The interface has changed in other ways—now the government has decided to offer topical choices in drop down menus rather than the standby subject areas of each department or branch.

It has been getting harder and harder to find the Office of Literacy and Essential Skills but it is completely obscured on the new website. It is not part of any drop down menu and does not turn up in a searches for "literacy," "essential skills" or "Office of Literacy and Essential Skills."

I found it by putting "Office of Literacy and Essential Skills" into another search engine (I use DuckDuckGo). You can see it here:

The page is still there bit why is it hiding? Is it a re-branding oversight?

Or is it because, as Brigid Hayes reports, the Federal Government Continues to Lapse Literacy and Essential Skills Funds.

In January, we reported on funding cuts in the literacy field since the Conservative Party won its first minority. At the end of that post we asked, "Okay Literacy people, what will spring 2014 bring?"

Well so far, it seems, more of the same.

The federal government has shown great commitment to a plan that diverts tax dollars to the private sector to train employees and puts control of the jobs training agenda in the hands of employers but little commitment to lifelong education for people who are already facing discrimination in workplaces and in the communities where they live and hope to thrive.

The British Columbia Liberal government is following this lead. They spent $15 million last year advertising a jobs plan and this year, announced $1 million in cuts to community literacy programs in an effort to balance a budget.

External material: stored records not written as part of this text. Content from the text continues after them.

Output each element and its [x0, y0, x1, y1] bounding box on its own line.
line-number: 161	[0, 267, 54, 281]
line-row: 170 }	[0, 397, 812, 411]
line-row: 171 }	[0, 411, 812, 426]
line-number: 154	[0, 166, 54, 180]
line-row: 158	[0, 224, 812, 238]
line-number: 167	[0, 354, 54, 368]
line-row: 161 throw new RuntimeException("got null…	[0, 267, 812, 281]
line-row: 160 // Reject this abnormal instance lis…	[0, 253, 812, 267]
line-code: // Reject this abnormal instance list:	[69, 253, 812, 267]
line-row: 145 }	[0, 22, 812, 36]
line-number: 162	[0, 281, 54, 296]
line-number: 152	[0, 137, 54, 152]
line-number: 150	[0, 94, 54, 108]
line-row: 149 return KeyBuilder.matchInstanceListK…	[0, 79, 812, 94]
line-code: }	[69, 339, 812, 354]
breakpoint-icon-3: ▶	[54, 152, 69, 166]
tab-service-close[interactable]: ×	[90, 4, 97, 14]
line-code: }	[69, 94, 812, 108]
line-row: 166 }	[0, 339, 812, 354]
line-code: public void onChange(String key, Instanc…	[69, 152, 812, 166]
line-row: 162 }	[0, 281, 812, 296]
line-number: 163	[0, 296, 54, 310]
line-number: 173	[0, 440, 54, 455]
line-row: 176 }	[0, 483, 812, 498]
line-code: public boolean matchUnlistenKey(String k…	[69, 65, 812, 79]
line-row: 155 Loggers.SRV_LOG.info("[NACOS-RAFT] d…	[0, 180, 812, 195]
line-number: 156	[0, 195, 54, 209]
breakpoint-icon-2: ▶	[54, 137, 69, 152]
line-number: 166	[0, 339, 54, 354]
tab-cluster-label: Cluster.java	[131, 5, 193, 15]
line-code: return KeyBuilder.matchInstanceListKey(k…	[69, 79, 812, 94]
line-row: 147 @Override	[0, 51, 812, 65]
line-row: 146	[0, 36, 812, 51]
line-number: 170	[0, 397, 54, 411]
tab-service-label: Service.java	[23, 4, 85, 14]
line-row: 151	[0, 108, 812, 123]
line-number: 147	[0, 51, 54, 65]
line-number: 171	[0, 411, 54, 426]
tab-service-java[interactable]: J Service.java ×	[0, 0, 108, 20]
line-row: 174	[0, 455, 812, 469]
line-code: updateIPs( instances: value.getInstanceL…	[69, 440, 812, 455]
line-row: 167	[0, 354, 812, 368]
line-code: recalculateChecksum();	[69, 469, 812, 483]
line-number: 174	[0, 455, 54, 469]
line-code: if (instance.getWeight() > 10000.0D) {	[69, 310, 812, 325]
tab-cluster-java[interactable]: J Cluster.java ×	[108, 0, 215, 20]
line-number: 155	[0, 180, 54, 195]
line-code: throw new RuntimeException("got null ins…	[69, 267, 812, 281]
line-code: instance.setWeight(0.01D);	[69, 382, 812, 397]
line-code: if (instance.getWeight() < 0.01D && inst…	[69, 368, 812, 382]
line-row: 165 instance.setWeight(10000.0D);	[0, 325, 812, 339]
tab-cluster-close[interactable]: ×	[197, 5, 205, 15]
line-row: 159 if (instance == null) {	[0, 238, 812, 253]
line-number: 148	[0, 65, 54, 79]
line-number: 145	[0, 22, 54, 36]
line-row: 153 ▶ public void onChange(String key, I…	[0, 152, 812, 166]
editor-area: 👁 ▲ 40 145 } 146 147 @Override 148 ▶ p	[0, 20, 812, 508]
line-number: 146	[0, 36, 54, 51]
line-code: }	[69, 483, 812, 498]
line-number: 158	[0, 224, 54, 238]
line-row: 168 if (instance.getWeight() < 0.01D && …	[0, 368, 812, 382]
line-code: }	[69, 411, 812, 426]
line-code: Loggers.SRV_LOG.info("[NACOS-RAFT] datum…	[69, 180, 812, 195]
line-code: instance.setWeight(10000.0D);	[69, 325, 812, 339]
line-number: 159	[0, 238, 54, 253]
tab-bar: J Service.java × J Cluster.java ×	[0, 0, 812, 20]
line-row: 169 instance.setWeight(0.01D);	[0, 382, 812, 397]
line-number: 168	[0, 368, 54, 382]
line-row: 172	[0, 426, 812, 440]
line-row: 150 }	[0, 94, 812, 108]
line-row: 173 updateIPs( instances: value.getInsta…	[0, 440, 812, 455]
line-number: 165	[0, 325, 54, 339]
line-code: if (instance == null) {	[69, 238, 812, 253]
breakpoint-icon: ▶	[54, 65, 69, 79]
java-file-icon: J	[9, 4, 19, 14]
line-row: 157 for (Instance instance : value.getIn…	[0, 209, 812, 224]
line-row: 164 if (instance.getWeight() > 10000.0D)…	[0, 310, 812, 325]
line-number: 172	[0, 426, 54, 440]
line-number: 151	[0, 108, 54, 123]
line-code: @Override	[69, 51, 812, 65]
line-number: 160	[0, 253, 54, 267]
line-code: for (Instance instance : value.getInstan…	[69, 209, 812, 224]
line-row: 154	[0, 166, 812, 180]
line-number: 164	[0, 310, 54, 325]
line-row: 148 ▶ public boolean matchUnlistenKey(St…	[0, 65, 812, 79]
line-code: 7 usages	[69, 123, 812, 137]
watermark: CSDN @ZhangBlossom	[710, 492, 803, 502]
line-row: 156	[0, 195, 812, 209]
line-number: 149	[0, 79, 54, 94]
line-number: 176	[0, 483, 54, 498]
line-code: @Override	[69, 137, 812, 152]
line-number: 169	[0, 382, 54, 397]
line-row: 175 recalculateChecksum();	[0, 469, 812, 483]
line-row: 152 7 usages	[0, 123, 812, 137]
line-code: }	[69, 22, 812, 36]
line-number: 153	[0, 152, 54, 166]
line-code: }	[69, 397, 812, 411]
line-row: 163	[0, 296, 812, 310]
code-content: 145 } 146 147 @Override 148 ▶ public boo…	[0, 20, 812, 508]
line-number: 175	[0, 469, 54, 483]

In Ontario, under another Liberal government, we are in the final phases of the integration of the Literacy and Basic Skills program into Employment Ontario. Consultations are happening now and changes will be announced later. We will have more on this blog soon about what this means in terms of fostering a false causation link between literacy and employment but here is a little preview:
Given the fact that net employment is shrinking (as per many newspaper articles in recent days, weeks and months), there is a problem with linking literacy to employment in this way. Yes people who struggle with print want better jobs, but streamlining the links between ABE and resume-writing services is not going to do anything about the fact that there simply aren't jobs available! Similarly, requiring people on social assistance to prove that they are looking for work grows out of an ideology of the need to "activate" people who are considered "dependent" rather than out of evidence about what kinds of supports people need in order to actually move off of social assistance.

What is happening in your neck of the woods?